The Supreme Court of India recently passed a judgment saying that no motor vehicle could be altered now in the manner that could change the original specification made by the manufacturer that was used for the purpose of registration. Shocking? Wondering why this happened? Referring to an amended provision of the Motor Vehicles Act, the apex court said that its clear intent was that a vehicle cannot be altered as the particulars contained in the certificate of registration will vary with those ‘originally specified by the manufacturer’.
As soon as the vehicle is registered with RTO and running smoothly on the road, the owner thinks about modifying the vehicle. It starts from a basic tyre change to complete makeover of the car/motorcycle. Now, the judgment has been passed and left the owners wondering what can be changed and what can’t be? Though there are a lot of debates going on over the extent of the modification so it is vital to learn the facts.
What does the SC judgment say?
“No vehicle can be altered so as to change original specification made by the manufacturer. Such particulars cannot be altered, which have been specified by the manufacturer for the purpose of entry in the certificate of registration”, says Justices Arun Mishra and Vineet Saran. According to the provision of the Act, ‘alteration’ means changing the structure of a vehicle.
Earlier Kerela High Court said that structural alteration was permissible as per the provisions of the Kerala Motor Vehicle Rules, 1989. The state is well-known for many modified vehicles on the road. The Supreme Court judges overturned the Kerala High Court judgment saying…
“In our considered opinion the Division Bench in the impugned judgment of the High Court of Kerala has failed to give effect to the provisions contained in section 52(1) and has emphasized only on the Rules. As such, the decision rendered by the Division Bench cannot be said to be laying down the law correctly. The Rules are subservient to the provisions of the Act and particulars in certificate of registration can also be changed except to the extent of the entries made in the same as per the specifications originally made by the manufacturer. Circular No.7/2006 is also to be read in that spirit. Authorities to act accordingly.”
Wondering what is section 52 on The Motor Vehicles Act, 1988?
To simply explain it, modifications such as wider tyres, bigger alloy wheels and louder horns (which deviate from the manufacturer’s specifications) are not legal. The judgment has a special take on the tyres saying, “amended with the purpose to prohibit alteration of vehicles in any manner, including change of tyres of higher capacity, keeping in view road safety and protection of the environment”.

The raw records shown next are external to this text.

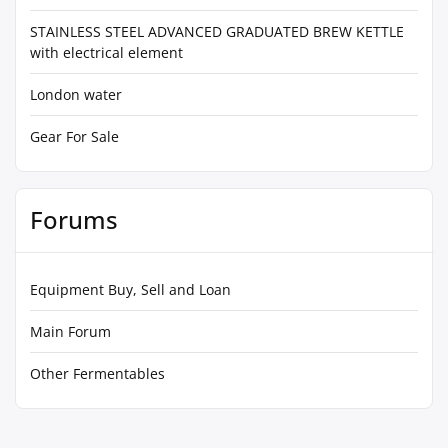
STAINLESS STEEL ADVANCED GRADUATED BREW KETTLE
with electrical element
London water
Gear For Sale
Forums
Equipment Buy, Sell and Loan
Main Forum
Other Fermentables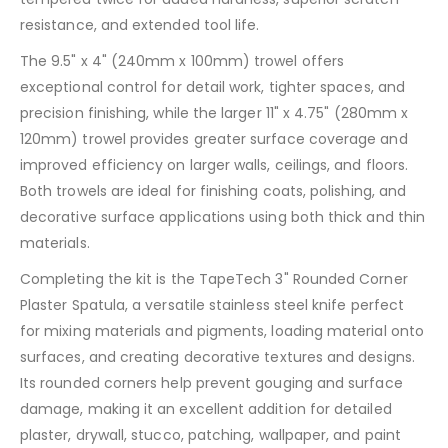
resistance, and extended tool life.
The 9.5" x 4" (240mm x 100mm) trowel offers
exceptional control for detail work, tighter spaces, and
precision finishing, while the larger 11" x 4.75" (280mm x
120mm) trowel provides greater surface coverage and
improved efficiency on larger walls, ceilings, and floors.
Both trowels are ideal for finishing coats, polishing, and
decorative surface applications using both thick and thin
materials.
Completing the kit is the TapeTech 3" Rounded Corner
Plaster Spatula, a versatile stainless steel knife perfect
for mixing materials and pigments, loading material onto
surfaces, and creating decorative textures and designs.
Its rounded corners help prevent gouging and surface
damage, making it an excellent addition for detailed
plaster, drywall, stucco, patching, wallpaper, and paint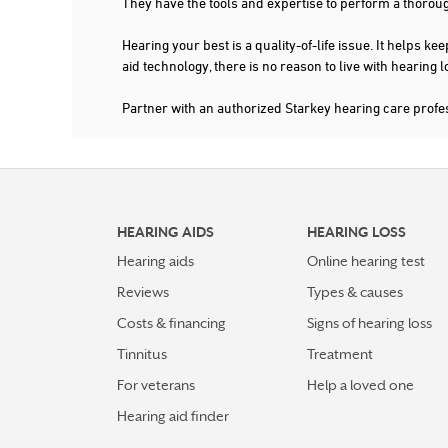
They have the tools and expertise to perform a thorou
Hearing your best is a quality-of-life issue. It help
aid technology, there is no reason to live with hearing
Partner with an authorized Starkey hearing care profe
HEARING AIDS
HEARING LOSS
Hearing aids
Online hearing test
Reviews
Types & causes
Costs & financing
Signs of hearing loss
Tinnitus
Treatment
For veterans
Help a loved one
Hearing aid finder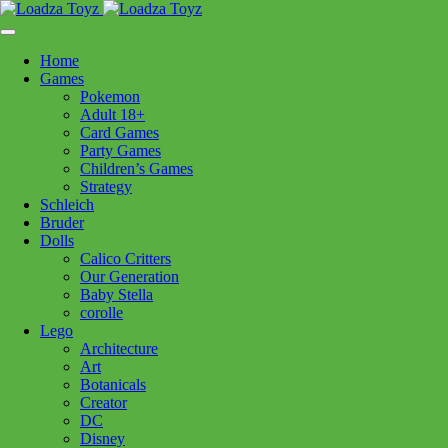
Skip
1110 Orchard Shopping Shopping Centre, Kelowna, BC, V1Y
to
6H2
content
Home
Follow Us
Games
Pokemon
Adult 18+
Card Games
Party Games
250-717-8209
Children’s Games
Strategy
Schleich
Bruder
Dolls
Calico Critters
Home
>
Puzzles
> CH Windswept 1000pc
Our Generation
Baby Stella
corolle
CH Windswept 1000pc
Lego
Architecture
Art
$
24.99
Botanicals
Creator
In stock
DC
Disney
CH
Add to cart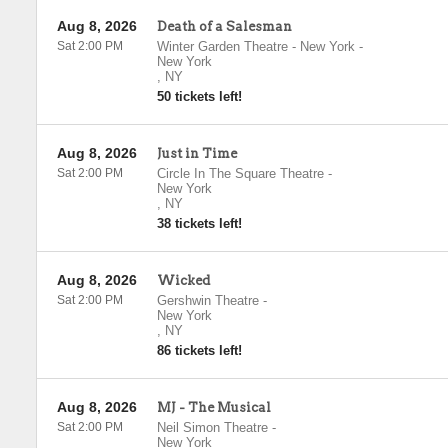
Aug 8, 2026
Death of a Salesman
Sat 2:00 PM
Winter Garden Theatre - New York
-
New York
,
NY
50 tickets left!
Aug 8, 2026
Just in Time
Sat 2:00 PM
Circle In The Square Theatre
-
New York
,
NY
38 tickets left!
Aug 8, 2026
Wicked
Sat 2:00 PM
Gershwin Theatre
-
New York
,
NY
86 tickets left!
Aug 8, 2026
MJ - The Musical
Sat 2:00 PM
Neil Simon Theatre
-
New York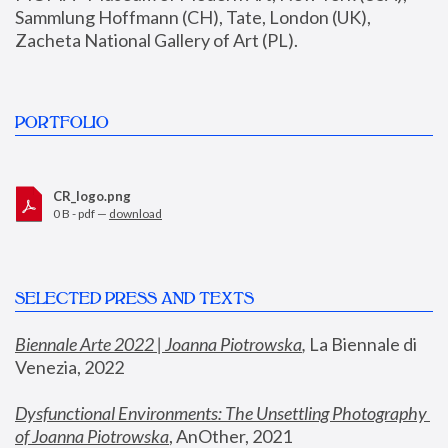
Sammlung Hoffmann (CH), Tate, London (UK), 
Zacheta National Gallery of Art (PL).
PORTFOLIO
CR_logo.png
0 B - pdf —
download
SELECTED PRESS AND TEXTS
Biennale Arte 2022 | Joanna Piotrowska
,
 La Biennale di 
Venezia, 2022
Dysfunctional Environments: The Unsettling Photography 
of Joanna Piotrowska
, AnOther, 2021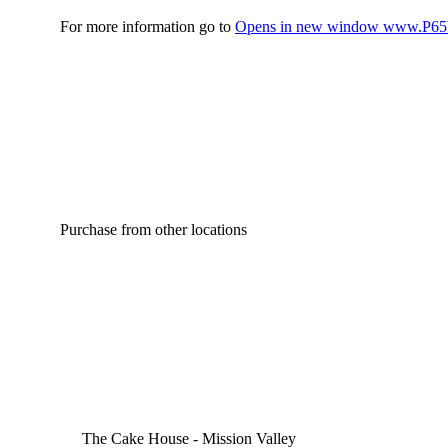
For more information go to
Opens in new window
www.P65W
Purchase from other locations
The Cake House - Mission Valley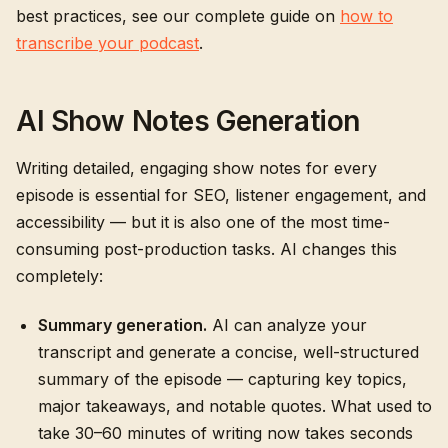
best practices, see our complete guide on
how to
transcribe your podcast
.
AI Show Notes Generation
Writing detailed, engaging show notes for every
episode is essential for SEO, listener engagement, and
accessibility — but it is also one of the most time-
consuming post-production tasks. AI changes this
completely:
Summary generation.
AI can analyze your
transcript and generate a concise, well-structured
summary of the episode — capturing key topics,
major takeaways, and notable quotes. What used to
take 30–60 minutes of writing now takes seconds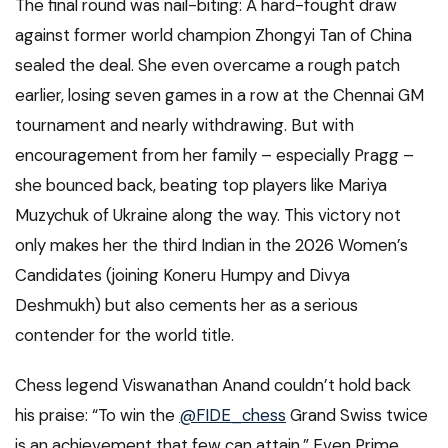
The final round was nail-biting: A hard-fought draw
against former world champion Zhongyi Tan of China
sealed the deal. She even overcame a rough patch
earlier, losing seven games in a row at the Chennai GM
tournament and nearly withdrawing. But with
encouragement from her family – especially Pragg –
she bounced back, beating top players like Mariya
Muzychuk of Ukraine along the way. This victory not
only makes her the third Indian in the 2026 Women’s
Candidates (joining Koneru Humpy and Divya
Deshmukh) but also cements her as a serious
contender for the world title.
Chess legend Viswanathan Anand couldn’t hold back
his praise: “To win the
@FIDE_chess
Grand Swiss twice
is an achievement that few can attain.” Even Prime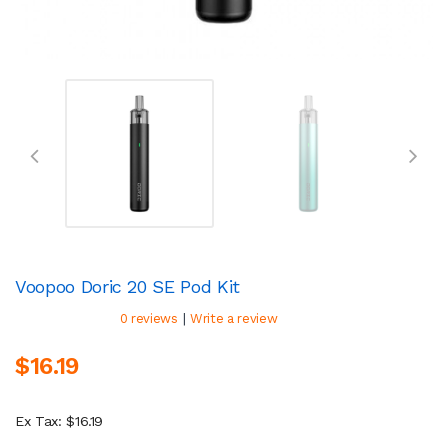
Voopoo Doric 20 SE Pod Kit
|
0 reviews
Write a review
$16.19
Ex Tax: $16.19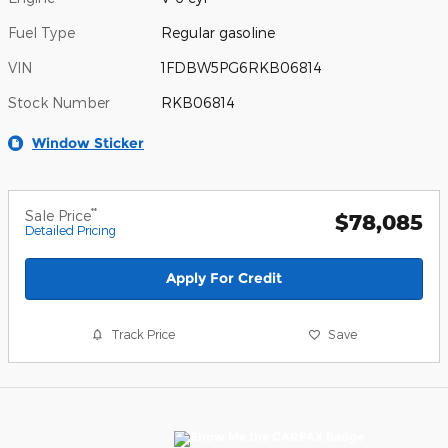
Fuel Type
Regular gasoline
VIN
1FDBW5PG6RKB06814
Stock Number
RKB06814
Window Sticker
**
Sale Price
$78,085
Detailed Pricing
Apply For Credit
Track Price
Save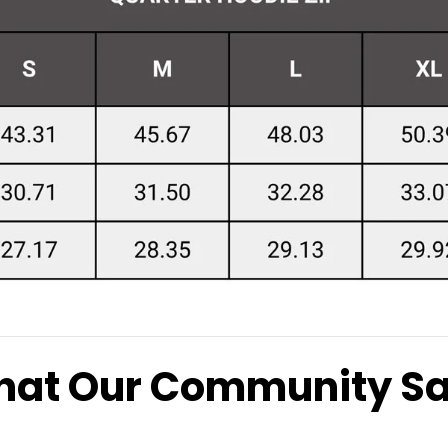
at Our Community S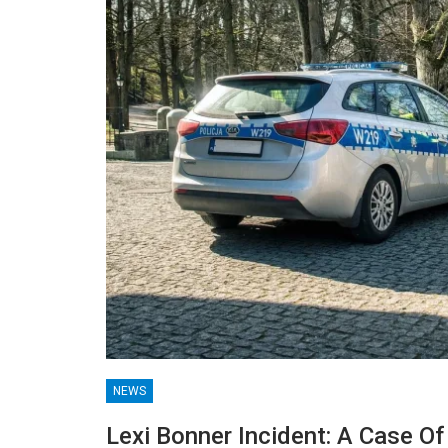
NEWS
G
TECHNOLOGY
Lexi Bonner Incident: A Case O
hensive Guide
Lean Six Sigma Secrets: H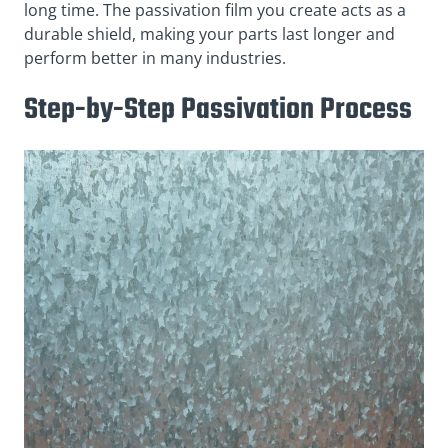
long time. The passivation film you create acts as a
durable shield, making your parts last longer and
perform better in many industries.
Step-by-Step Passivation Process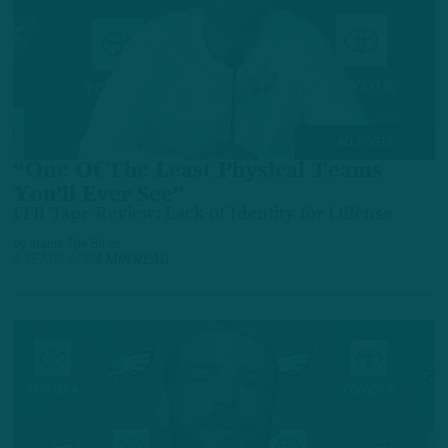
ALL POSTS
“One Of The Least Physical Teams
You’ll Ever See”
ITB Tape Review: Lack of Identity for Offense
by
Inside The Birds
5 YEARS AGO
4 MIN READ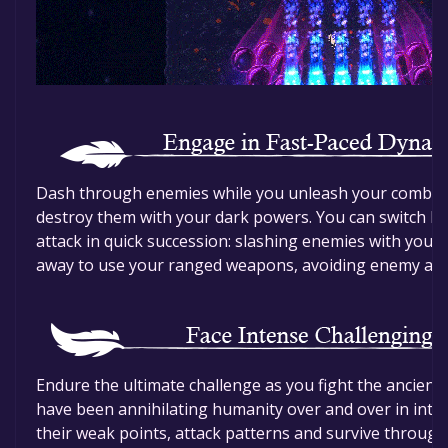
Dash through enemies while you unleash your combos
destroy them with your dark powers. You can switch 
attack in quick succession: slashing enemies with you
away to use your ranged weapons, avoiding enemy att
Endure the ultimate challenge as you fight the ancient 
have been annihilating humanity over and over in inte
their weak points, attack patterns and survive through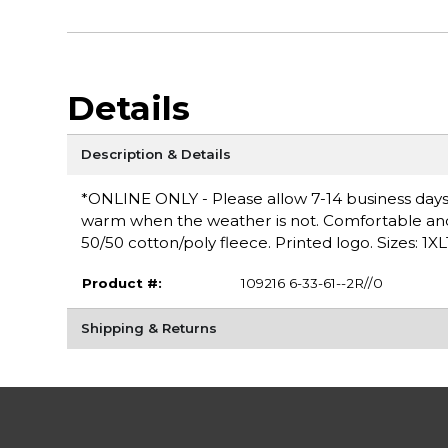
Details
Description & Details
*ONLINE ONLY - Please allow 7-14 business days 
warm when the weather is not. Comfortable and ve
50/50 cotton/poly fleece. Printed logo. Sizes: 1XL
Product #:
109216 6-33-61--2R//0
Shipping & Returns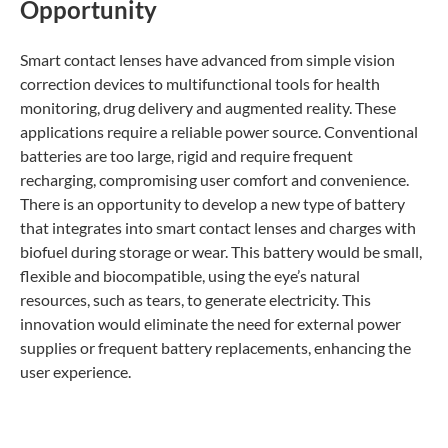
Opportunity
Smart contact lenses have advanced from simple vision
correction devices to multifunctional tools for health
monitoring, drug delivery and augmented reality. These
applications require a reliable power source. Conventional
batteries are too large, rigid and require frequent
recharging, compromising user comfort and convenience.
There is an opportunity to develop a new type of battery
that integrates into smart contact lenses and charges with
biofuel during storage or wear. This battery would be small,
flexible and biocompatible, using the eye’s natural
resources, such as tears, to generate electricity. This
innovation would eliminate the need for external power
supplies or frequent battery replacements, enhancing the
user experience.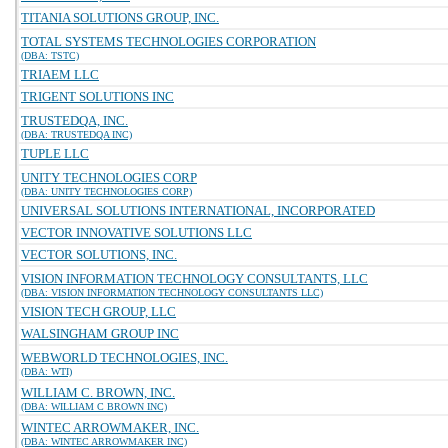
TITANIA SOLUTIONS GROUP, INC.
TOTAL SYSTEMS TECHNOLOGIES CORPORATION
(DBA: TSTC)
TRIAEM LLC
TRIGENT SOLUTIONS INC
TRUSTEDQA, INC.
(DBA: TRUSTEDQA INC)
TUPLE LLC
UNITY TECHNOLOGIES CORP
(DBA: UNITY TECHNOLOGIES CORP)
UNIVERSAL SOLUTIONS INTERNATIONAL, INCORPORATED
VECTOR INNOVATIVE SOLUTIONS LLC
VECTOR SOLUTIONS, INC.
VISION INFORMATION TECHNOLOGY CONSULTANTS, LLC
(DBA: VISION INFORMATION TECHNOLOGY CONSULTANTS LLC)
VISION TECH GROUP, LLC
WALSINGHAM GROUP INC
WEBWORLD TECHNOLOGIES, INC.
(DBA: WTI)
WILLIAM C. BROWN, INC.
(DBA: WILLIAM C BROWN INC)
WINTEC ARROWMAKER, INC.
(DBA: WINTEC ARROWMAKER INC)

To help you understand it all better, here’s a list of things that one can modify in their vehicle.
You can change the colour of the vehicle
Minor fitments – door protectors, decals, rain guard can be added.
Tyres can be changed in affordable cars as manufacturers usually offer different specification tyres for the base and top variant.
The engine can be changed, but it requires prior permission from the RTO.
Summing It Up
If the rule is strictly implemented, the question is whether it will be applicable to new vehicles or existing vehicles too? If existing vehicles are included, then what would happen to those that are already modified with wider tyres and other added features?